Another great bit from Mediapost.com
BusinessWeek’s article “Web Numbers – What’s Real?” provokes an interesting discussion. Again we’re asking what is a true measure of web readership. They make several good points, particularly about things like AJAX, which wreck the model for traditional analytics. But they really head down the drain when they get into talking about analytics apps, then make the following statement:
Web outfits seem to agree that Alexa is flawed, but they continue to rely on it because the data are so addictive. Since Alexa’s numbers are free and available online, they can easily be plugged into a PowerPoint presentation or onto a blog, providing a quick-and-dirty way to get a competitive snapshot. Blogs cite Alexa as gospel, and its graphs are part of nearly every startup’s pitch to investors. “It’s a giant pain,” says George Zachary of Charles River Ventures. “If someone came up with something better, I’d fund them.”

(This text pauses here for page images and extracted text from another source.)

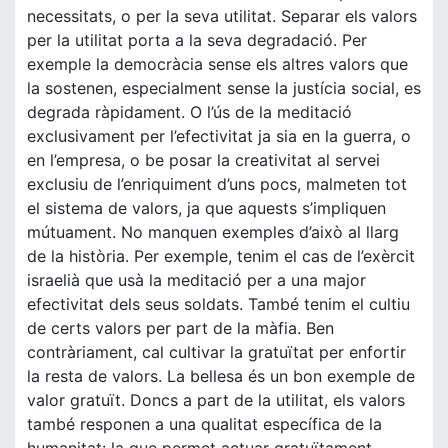
necessitats, o per la seva utilitat. Separar els valors
per la utilitat porta a la seva degradació. Per
exemple la democràcia sense els altres valors que
la sostenen, especialment sense la justícia social, es
degrada ràpidament. O l’ús de la meditació
exclusivament per l’efectivitat ja sia en la guerra, o
en l’empresa, o be posar la creativitat al servei
exclusiu de l’enriquiment d’uns pocs, malmeten tot
el sistema de valors, ja que aquests s’impliquen
mútuament. No manquen exemples d’això al llarg
de la història. Per exemple, tenim el cas de l’exèrcit
israelià que usà la meditació per a una major
efectivitat dels seus soldats. També tenim el cultiu
de certs valors per part de la màfia. Ben
contràriament, cal cultivar la gratuïtat per enfortir
la resta de valors. La bellesa és un bon exemple de
valor gratuït. Doncs a part de la utilitat, els valors
també responen a una qualitat específica de la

This is, to my mind, complete rubbish. Alexa, while a great tool, is a problematic source of metrics. This is because the analytics are gathered via a browser toolbar which is loaded on very few computers. As such, the results are easily swayed by a handful of power users hitting site repeatedly with the toolbar. Do you have the toolbar installed? Have you seen anyone with the toolbar installed? No, probably not. I’ve played the game before…and I’ve seen huge swings in traffic rates, which tells me the fallacy of the ratings. It would be akin to trying to judge highway traffic by how many red buick lesabres pass you in a given time period.
Yes, we need better analytics – but toolbar style applications like Alexa are certainly not the answer.
Disclosure: I have used Alexa in the past, but not in the past 8 months. I have no financial or employment stake in Alexa, Businessweek or Mediapost.